Partik-Pable: "Spring" zeigte organisatorische Grenze der Gerichtsbarkeit

Änderung der Gerichtsorganisation soll Möglichkeit schaffen, daß mehrere Richter an einem umfangreichen Akt gemeinsam arbeiten

Wien, 1999-09-03 (fpd) - "Die Polizeiaktion Spring", bei der mehr als 100 mutmaßliche Drogendealer festgenommen und dem Landesgericht für Strafsachen eingeliefert wurden, hat die organisatorischen Grenzen der Gerichtsbarkeit ganz klar aufgezeigt", meinte heute die freiheitliche Sicherheitssprecherin Abg. Dr. Helene Partik-Pable.****

Es erhebe sich die Frage nach der Ernsthaftigkeit der Sicherheitspolitik dieser Bundesregierung, die einen Justizminister zulasse, der nicht einmal dafür sorge, daß Großverfahren auch wirklich durchgeführt werden können, so Partik-Pable.

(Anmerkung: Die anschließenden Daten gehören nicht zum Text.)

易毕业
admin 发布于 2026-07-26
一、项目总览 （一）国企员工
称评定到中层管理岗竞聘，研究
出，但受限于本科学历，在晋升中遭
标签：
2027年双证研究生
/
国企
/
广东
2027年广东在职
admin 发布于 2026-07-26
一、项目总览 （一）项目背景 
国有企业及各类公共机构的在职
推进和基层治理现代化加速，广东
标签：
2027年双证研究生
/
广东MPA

"Was denken sich der Justizminister und seine Beamten, wenn die Exekutive aufgrund einer groß angelegten Aktion über 100 Drogendealer in ein Gericht einliefert, im Wissen, daß die Gerichtsorganisation vorsieht, daß nur ein Richter diese Personen zu beamtshandeln hat", fragte sich Partik-Pable. "Wahrscheinlich neigen sie dazu, die möglichst baldige Wiederfreilassung dieser Drogendealer zu wünschen, denn die ständigen Versuche, den Drogenkonsum zu liberalisieren, sind ja bekannt."

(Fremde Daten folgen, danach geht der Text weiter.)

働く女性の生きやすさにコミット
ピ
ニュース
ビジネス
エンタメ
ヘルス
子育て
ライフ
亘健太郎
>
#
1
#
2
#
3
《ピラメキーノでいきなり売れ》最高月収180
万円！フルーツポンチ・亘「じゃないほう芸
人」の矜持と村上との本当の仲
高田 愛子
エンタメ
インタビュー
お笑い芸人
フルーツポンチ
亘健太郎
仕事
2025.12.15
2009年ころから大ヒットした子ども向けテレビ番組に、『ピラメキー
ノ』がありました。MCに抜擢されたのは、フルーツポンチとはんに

An eine Änderung der Gerichtsorganisation, die auch im Interesse einer besseren und effizienteren Bearbeitung der Fälle der organisierten Kriminalität lägen, habe jedenfalls der Justizminister und seine Beamten in den letzten Monaten nicht gedacht. Schon längst hätte man mit einer Änderung der Gerichtsorganisation die Möglichkeit schaffen müssen, daß mehrere Richter an einem umfangreichen Akt mit einer Vielzahl von Personen gemeinsam arbeiten. Mit Recht müsse der Innenminister fürchten, daß seine Aktionen von der Justiz konterkariert werden, so Partik-Pable abschließend. (Schluß)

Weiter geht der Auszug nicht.